When it comes to talking to your child about epilepsy, children need to have answers. If your child has been diagnosed with epilepsy, let your child know the facts and allow them to ask questions. Be sure to assure them that no question is unimportant, stupid etc.
Honesty is most important. If your child is able to detect that you are holding back or leaving certain details out, they may not feel completely comfortable or reassured about their diagnosis.
When speaking with your child, words appropriate for their ages. Try to avoid using complex medical terms that are hard for children to understand. Speak with them in the same manner that you speak with them regarding most other issues.
Encourage your children to ask questions, and have resources available to help them understand your answers. Children are curious by nature, so they will ask questions, but they will do it in their own time and in their own way. If your child asks something that you cannot answer, say that you will find the information as soon as you can. Then follow through. You may need to talk to the childs doctor or nurse.
Whether your child needs to know other things depends on the situation.

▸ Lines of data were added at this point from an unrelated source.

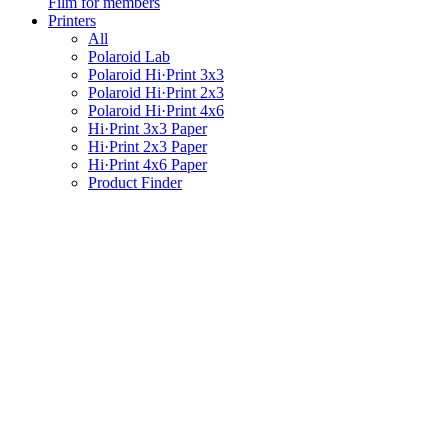
Film for members
Printers
All
Polaroid Lab
Polaroid Hi·Print 3x3
Polaroid Hi·Print 2x3
Polaroid Hi·Print 4x6
Hi·Print 3x3 Paper
Hi·Print 2x3 Paper
Hi·Print 4x6 Paper
Product Finder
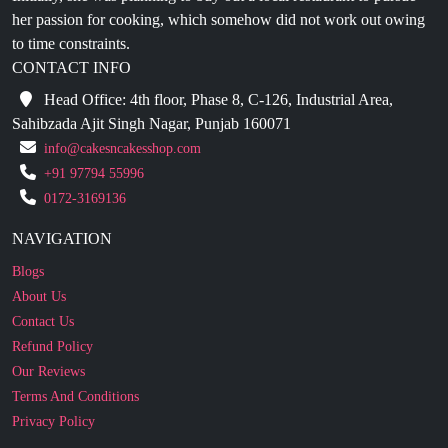
her passion for cooking, which somehow did not work out owing
to time constraints.
CONTACT INFO
Head Office: 4th floor, Phase 8, C-126, Industrial Area,
Sahibzada Ajit Singh Nagar, Punjab 160071
info@cakesncakesshop.com
+91 97794 55996
0172-3169136
NAVIGATION
Blogs
About Us
Contact Us
Refund Policy
Our Reviews
Terms And Conditions
Privacy Policy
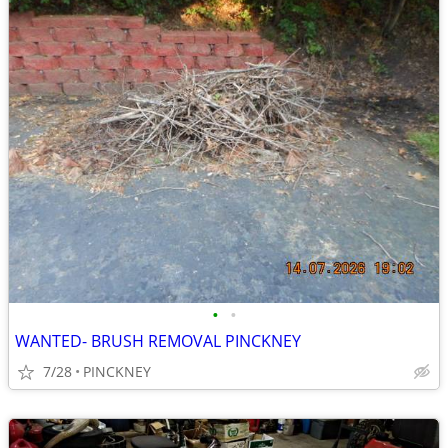
•
•
WANTED- BRUSH REMOVAL PINCKNEY
7/28
PINCKNEY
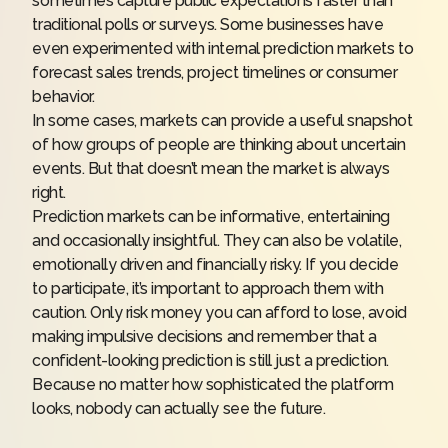
sometimes capture public expectations faster than
traditional polls or surveys. Some businesses have
even experimented with internal prediction markets to
forecast sales trends, project timelines or consumer
behavior.
In some cases, markets can provide a useful snapshot
of how groups of people are thinking about uncertain
events. But that doesn’t mean the market is always
right.
Prediction markets can be informative, entertaining
and occasionally insightful. They can also be volatile,
emotionally driven and financially risky. If you decide
to participate, it’s important to approach them with
caution. Only risk money you can afford to lose, avoid
making impulsive decisions and remember that a
confident-looking prediction is still just a prediction.
Because no matter how sophisticated the platform
looks, nobody can actually see the future.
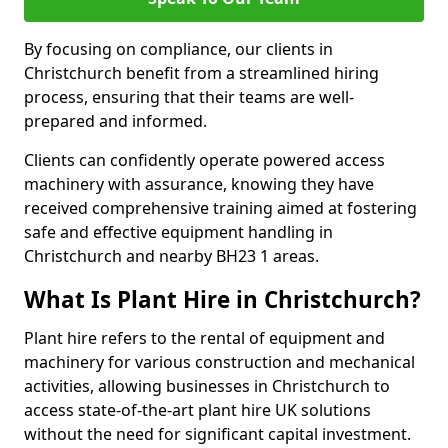
By focusing on compliance, our clients in
Christchurch benefit from a streamlined hiring
process, ensuring that their teams are well-
prepared and informed.
Clients can confidently operate powered access
machinery with assurance, knowing they have
received comprehensive training aimed at fostering
safe and effective equipment handling in
Christchurch and nearby BH23 1 areas.
What Is Plant Hire in Christchurch?
Plant hire refers to the rental of equipment and
machinery for various construction and mechanical
activities, allowing businesses in Christchurch to
access state-of-the-art plant hire UK solutions
without the need for significant capital investment.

Does the child have epilepsy, or someone else? What kinds of seizures are occurring? How severe and how frequent are they? Make sure that your child understands that not all seizures are like the ones on television, in which the person falls down and thrashes around (though in some cases that does happen). If your child has epilepsy, chances are good, though not certain, that the seizures can be mostly or completely stopped by medication and the epilepsy will be just a small part of his or her life.
The most important message for any child is that people with epilepsy are just like everyone else. They deserve respect and understanding.